CIT was negatively correlated with digestion time, AIC, and IEQ/g (all p ≤0.003). These results suggest that a longer ischemia time is associated with shorter digestion time and smaller islet yields. Digestion time had a negative correlation with AIC and IEQ/g (p = 0.0004 and p < 0.0001, respectively). However, pancreatic digestion rate had a positive correlation with both AIC and IEQ/g (p = 0.009 and 0.004, respectively). AIC was strongly correlated with IEQ/g (r = 0.90, p < 0.0001).

Table 2.

Pearson Correlations Between Donor and Isolation Characteristics and Islet Yields

Pearson Correlation Coefficient (p Value)	BMI	Pancreas	Size	Dig.

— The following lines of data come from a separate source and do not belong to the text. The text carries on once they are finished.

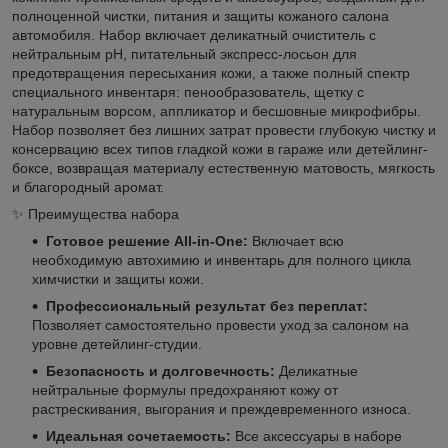
полноценной чистки, питания и защиты кожаного салона
автомобиля. Набор включает деликатный очиститель с
нейтральным pH, питательный экспресс-лосьон для
предотвращения пересыхания кожи, а также полный спектр
специального инвентаря: пенообразователь, щетку с
натуральным ворсом, аппликатор и бесшовные микрофибры.
Набор позволяет без лишних затрат провести глубокую чистку и
консервацию всех типов гладкой кожи в гараже или детейлинг-
боксе, возвращая материалу естественную матовость, мягкость
и благородный аромат.
✨ Преимущества набора
Готовое решение All-in-One:
Включает всю
необходимую автохимию и инвентарь для полного цикла
химчистки и защиты кожи.
Профессиональный результат без переплат:
Позволяет самостоятельно провести уход за салоном на
уровне детейлинг-студии.
Безопасность и долговечность:
Деликатные
нейтральные формулы предохраняют кожу от
растрескивания, выгорания и преждевременного износа.
Идеальная сочетаемость:
Все аксессуары в наборе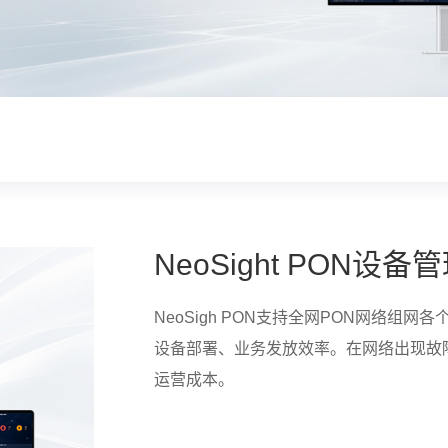
NeoSight PON设备
NeoSigh PON支持全网PON网络组
设备部署、业务发放效率。在网络出现故
运营成本。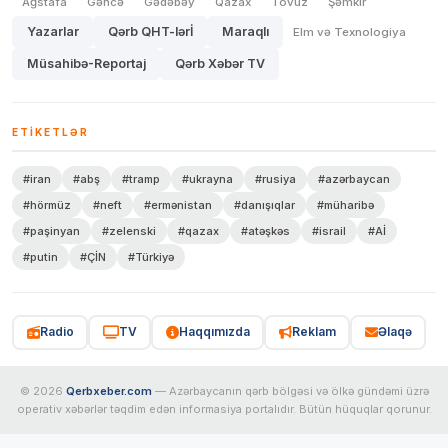
Ağstafa
Gəncə
Gədəbəy
Qazax
Tovuz
Şəmkir
Yazarlar
Qərb QHT-lərİ
Maraqlı
Elm və Texnologiya
Müsahibə-Reportaj
Qərb Xəbər TV
ETIKETLƏR
#iran
#abş
#tramp
#ukrayna
#rusiya
#azərbaycan
#hörmüz
#neft
#ermənistan
#danışıqlar
#müharibə
#paşinyan
#zelenski
#qazax
#atəşkəs
#israil
#Aİ
#putin
#ÇİN
#Türkiyə
Radio
TV
Haqqımızda
Reklam
Əlaqə
© 2026
Qerbxeber.com
— Azərbaycanın qərb bölgəsi və ölkə gündəmi üzrə
operativ xəbərlər təqdim edən informasiya portalıdır. Bütün hüquqlar qorunur.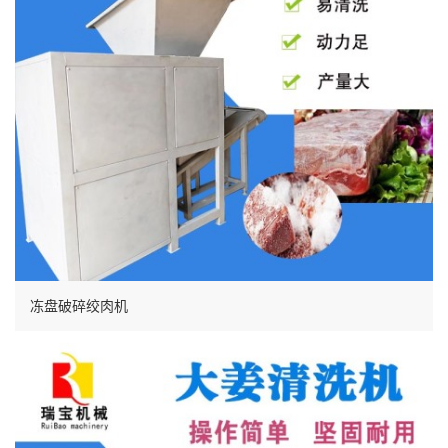
冻盘破碎绞肉机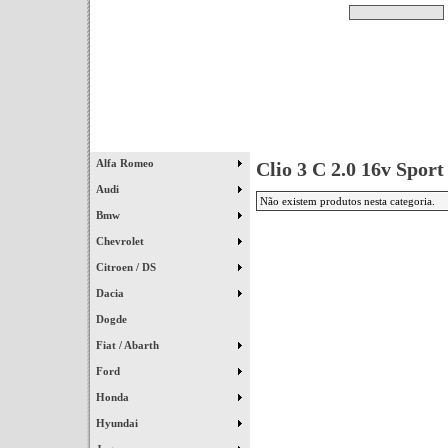
Pesquisar
Início
|
Destaques
|
Alfa Romeo
Clio 3 C 2.0 16v Sport
Audi
Não existem produtos nesta categoria.
Bmw
Chevrolet
Citroen / DS
Dacia
Dogde
Fiat / Abarth
Ford
Honda
Hyundai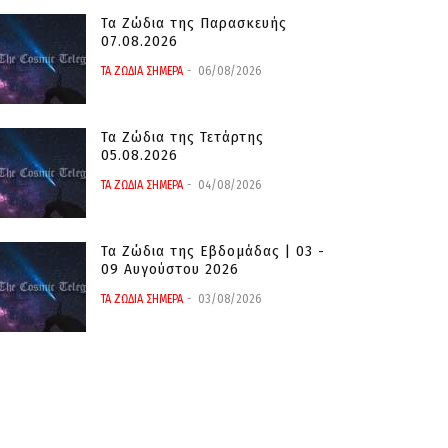
Τα Ζώδια της Παρασκευής
07.08.2026
ΤΑ ΖΩΔΙΑ ΣΗΜΕΡΑ
06/08/2026
Τα Ζώδια της Τετάρτης
05.08.2026
ΤΑ ΖΩΔΙΑ ΣΗΜΕΡΑ
04/08/2026
Τα Ζώδια της Εβδομάδας | 03 -
09 Αυγούστου 2026
ΤΑ ΖΩΔΙΑ ΣΗΜΕΡΑ
03/08/2026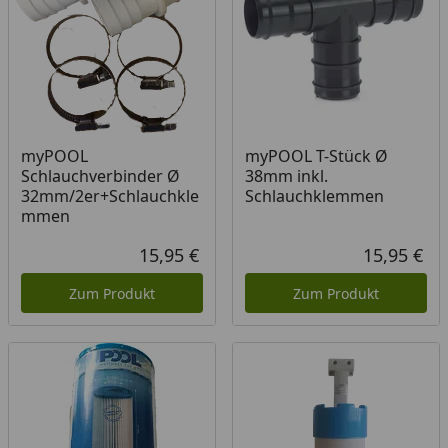
myPOOL
myPOOL T-Stück Ø
Schlauchverbinder Ø
38mm inkl.
32mm/2er+Schlauchkle
Schlauchklemmen
mmen
15,95 €
15,95 €
Aktueller Preis
Akt
Zum Produkt
Zum Produkt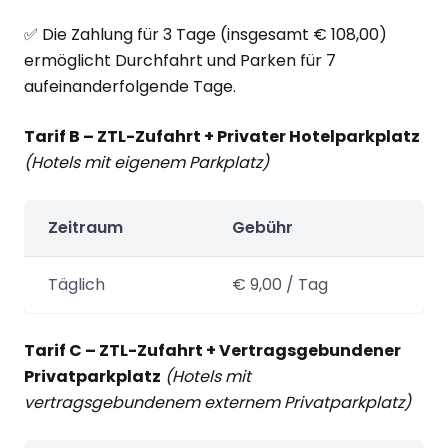
✅ Die Zahlung für 3 Tage (insgesamt € 108,00)
ermöglicht Durchfahrt und Parken für 7
aufeinanderfolgende Tage.
Tarif B – ZTL-Zufahrt + Privater Hotelparkplatz
(Hotels mit eigenem Parkplatz)
Zeitraum
Gebühr
Täglich
€ 9,00 / Tag
Tarif C – ZTL-Zufahrt + Vertragsgebundener
Privatparkplatz
(Hotels mit
vertragsgebundenem externem Privatparkplatz)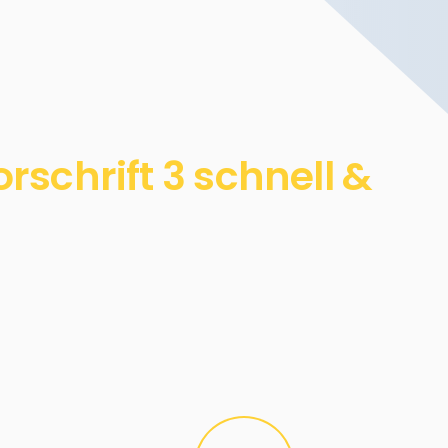
schrift 3 schnell &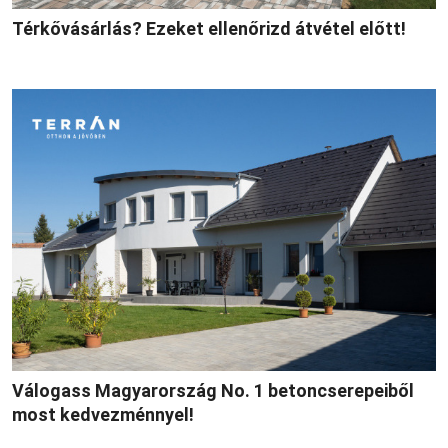
Térkővásárlás? Ezeket ellenőrizd átvétel előtt!
Válogass Magyarország No. 1 betoncserepeiből
most kedvezménnyel!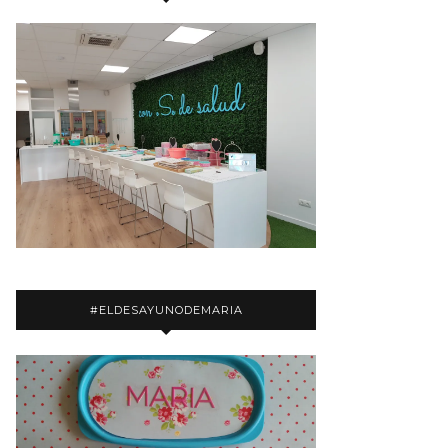
#ELDESAYUNODEMARIA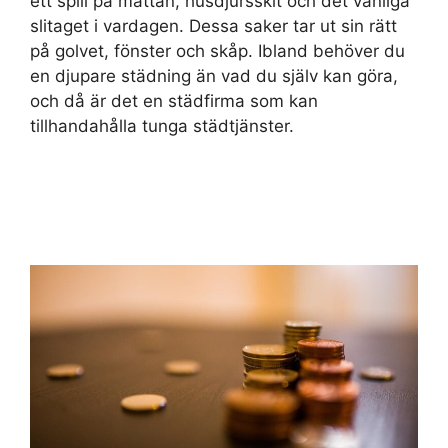
ett spill på mattan, husdjursskit och det vanliga
slitaget i vardagen. Dessa saker tar ut sin rätt
på golvet, fönster och skåp. Ibland behöver du
en djupare städning än vad du själv kan göra,
och då är det en städfirma som kan
tillhandahålla tunga städtjänster.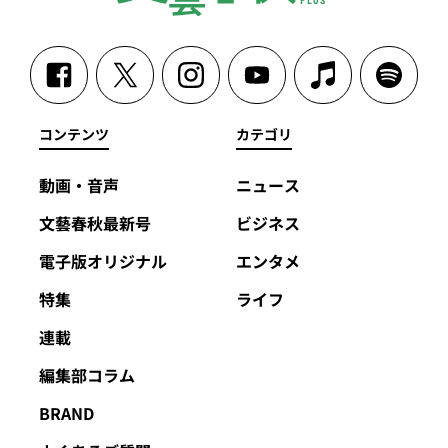
コンテンツ
カテゴリ
動画・音声
ニュース
文藝春秋最新号
ビジネス
電子版オリジナル
エンタメ
特集
ライフ
連載
編集部コラム
BRAND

Time	Dig. Rate	AIC (log)
Age (years)	-0.12 (0.05)	0.04 (0.51)	0.06 (0.32)	-0.16 (0.006)	-0.01 (0.82)	-0.03 (0.58)
Sex (0 = F, 1 = M)	-0.07 (0.22)	0.28 (<0.0001)	-0.03 (0.58)	0.07 (0.26)	-0.01 (0.86)	-0.14 (0.02)
BMI (kg/m²)		0.32 (<0.0001)	-0.04 (0.55)	0.05 (0.38)	0.29 (<0.0001)	0.16 (0.009)
Pancreas size (g)			0.10 (0.10)	-0.05 (0.44)	0.20 (0.001)	-0.25 (<0.0001)
Preserv. soln			0.08 (0.17)	0.07 (0.22)	0.03 (0.60)	-0.05 (0.43)
(0 = UW, 1 = HTK)
CIT (h)			-0.20 (0.0007)	-0.07 (0.28)	-0.19 (0.001)	-0.18 (0.003)
Dig. time (min)				-0.04 (0.51)	-0.21 (0.0004)	-0.25 (<0.0001)
Dig. rate (%)					0.16 (0.009)	0.17 (0.004)
AIC (log)						0.90 (<0.0001)

n = 276. A value of p < 0.01 is considered statistically significant. Dig., digestion.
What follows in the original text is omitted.